There are only one or two cases in other communities, Osborne said.
But these cases may not have originated in Iqaluit and Cape Dorset.
That’s because TB can also result from an infection transmitted by a unknown carrier in the infected person’s community, explained Elaine Randell, the department’s communicable disease specialist.
“[So] any community is at risk at any time,” Randell said. “Even without the disease, we’ve had a pool of infection.”
With the eastern Arctic’s long history of battling TB, every isolated community probably harbours people with latent infections which become contagious before being detected, Randell said.
And Nunavut’s poverty makes the territory a fertile breeding ground for respiratory illnesses like tuberculosis, she said.
The poorest people in Nunavut are often the most vulnerable due to the combination of overcrowded housing and smoking.
“You treat people and you cure them, but then you’re sending them back to the same environment [of easy infection],” Randell said. “We have certainly noticed that people who have been treated come back with a return case.”
As Nunavut enters winter, when windows are shut, people are indoors and often gathered for the holidays — people become even most vulnerable to falling ill with respiratory diseases.
So what people can do to protect themselves from TB? The most important thing is to come to the health centre if you’re asked to, Randell said.
That’s because health staff do “contact tracing” to track down everyone who might have been infected by a known active case of TB and test them.
But if potential contacts don’t show up, they may infect those around them, especially those who live with them.

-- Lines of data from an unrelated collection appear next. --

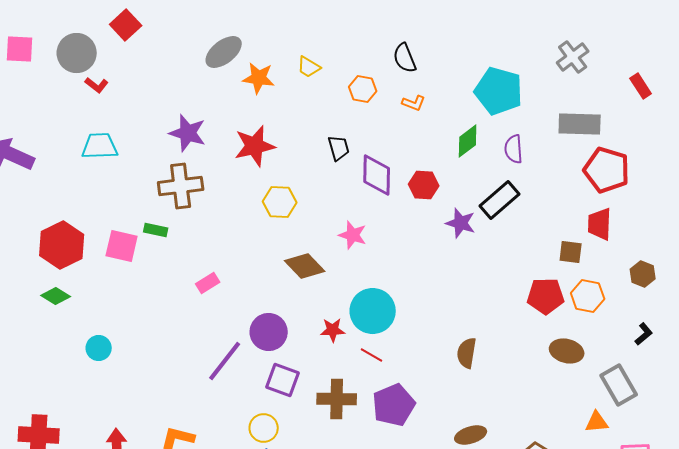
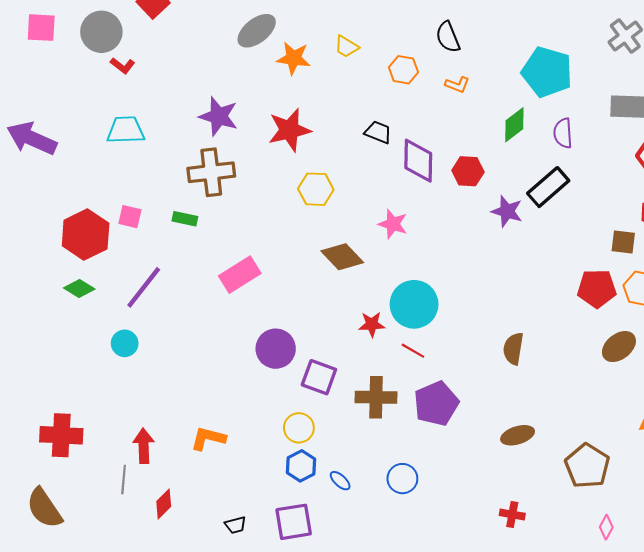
black trapezoid: (339, 148) -> (378, 132), turned -52
pink square: (122, 246) -> (130, 217), moved, size x0.7
pink rectangle: (208, 283) -> (240, 275), size x1.6
purple circle: (269, 332) -> (276, 349), moved
brown ellipse: (567, 351) -> (619, 347), turned -52
purple line: (225, 361) -> (144, 287), moved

Nunavut’s health department is working on strategies to combat TB, such as a new case tracking system.
The department is also looking at new ways of monitoring places where transmission is more likely, such as at Iqaluit’s homeless shelter.
Tuberculosis is treatable with antibiotics, but, according to Canadian national standards for TB treatment, medical staff must actually witness their patients taking these antibiotic pills twice a week for a minimum of six months.
While this supervision makes treatment more expensive for the government, it ensures that people finish their drugs and don’t develop some strain of TB that’s resistant to antibiotics.
To date, there have been few cases of drug-resistant TB in Nunavut.
“We have a very high [treatment] completion rate,” Randell said.
Once patients start taking these antibiotics, they stop being infectious after two weeks, Randell said.